EXERCISE OBJECTIVE: Search the records for the string "eher", and show each line where it appears.

Stored dataset items:
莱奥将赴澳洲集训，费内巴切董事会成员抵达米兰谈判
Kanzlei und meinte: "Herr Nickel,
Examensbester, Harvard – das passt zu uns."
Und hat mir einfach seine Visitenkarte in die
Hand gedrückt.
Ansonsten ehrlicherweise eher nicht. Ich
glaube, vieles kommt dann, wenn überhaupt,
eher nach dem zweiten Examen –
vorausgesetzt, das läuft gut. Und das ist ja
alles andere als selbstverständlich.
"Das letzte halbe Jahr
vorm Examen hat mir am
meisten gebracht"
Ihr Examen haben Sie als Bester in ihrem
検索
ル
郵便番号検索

--

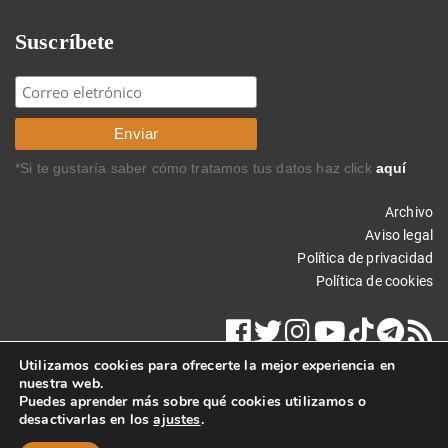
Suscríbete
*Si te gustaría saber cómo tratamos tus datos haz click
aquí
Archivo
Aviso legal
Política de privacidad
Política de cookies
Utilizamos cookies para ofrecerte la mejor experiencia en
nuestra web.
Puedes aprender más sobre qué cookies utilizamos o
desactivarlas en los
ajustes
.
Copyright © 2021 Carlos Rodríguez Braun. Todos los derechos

ANSWER:
Ansonsten ehrlicherweise eher nicht. Ich
eher nach dem zweiten Examen –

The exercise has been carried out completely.